Years ago, one of those operators told me that he’s actually – ahem – not a fan of the Chick-Fil-A original sandwich formula. He said when he’s in the store, he likes his sandwich to be a bit more on the crispy side, then sit out for a while until it’s cool to the touch…and the taste.
While I would argue that there’s no such thing as a bad Chick-fil-A sandwich, here’s the catch: he recognizes that his tastes don’t match that of the general populous. He knows that the majority of his customers don’t want a room temperature sandwich. The chicken chain has spent decades refining their process so the final product is carefully calibrated and delivered to hordes of satisfied customers.
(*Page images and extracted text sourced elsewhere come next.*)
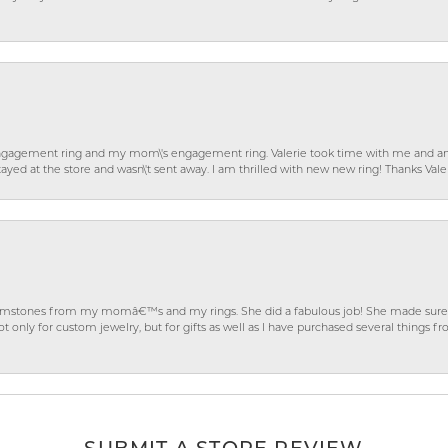
gagement ring and my mom\'s engagement ring. Valerie took time with me and ans
ayed at the store and wasn\'t sent away. I am thrilled with new new ring! Thanks Vale
gemstones from my momâ€™s and my rings. She did a fabulous job! She made sure t
ly for custom jewelry, but for gifts as well as I have purchased several things 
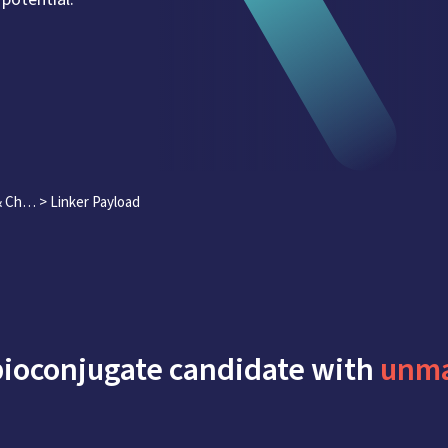
 & Ch…
>
Linker Payload
bioconjugate candidate with
unma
He realizes that his personal rogue recipe would never pass muster with corporate, because his tastes don’t necessarily match that of the paying public.
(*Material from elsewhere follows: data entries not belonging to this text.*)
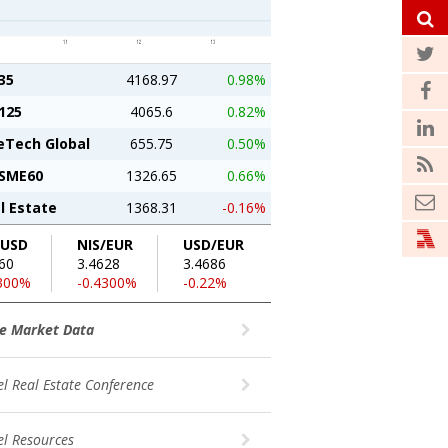
35
4168.97
0.98%
125
4065.6
0.82%
eTech Global
655.75
0.50%
SME60
1326.65
0.66%
l Estate
1368.31
-0.16%
/USD
NIS/EUR
USD/EUR
60
3.4628
3.4686
2300%
-0.4300%
-0.22%
e Market Data
el Real Estate Conference
el Resources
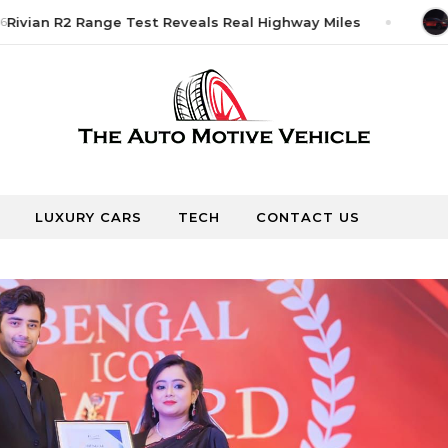
ivian R2 Range Test Reveals Real Highway Miles
Ju
LUXURY CARS
TECH
CONTACT US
If you’re in vocational ministry, you face the same thing every day. For better or worse, your church is the product of someone’s preference. Choir robes or casual? That’s a preference. ESV or KJV? Preference. Hymns or choruses, Sunday school or small groups, padded pews or auditorium chairs? It’s all preference.
Preferences aren’t right or wrong, they just are. As long as you’re not violating scripture or common courtesy, you can shape a service or a congregation just about any way you’d like. And it’s natural that the longer a pastor is at a church, the more that church will look similar to his personal bent. There’s nothing wrong with any of that, but the question is: do your preferences represent the majority?
Sometimes great changes come when a trailblazer pursues his preference. And sometimes we leaders realize too late that our preferences weren’t preferred by the people.
I shudder to think of what things would have looked like over the years in the churches and ministries I’ve led, had I gotten what my preferences dictated. I’d hate to say what our church would look like now if I’d won every argument I’d engaged. Thankfully God has placed me in a church and on a staff where my “norm” is constantly challenged, evaluated, and sometimes left wanting. I’ve been stretched to understand new paradigms and embrace new ideas that aren’t biblically incorrect, they’re just different methodologies. And differences aren’t deficiencies.
So how do you determine which preferences will be your pitfall? Listen. Learn. Have the courage to spill your heart to an array of people within the church. Find wisdom in a multitude of counselors.
And eat that chicken sandwich. It’s getting cold.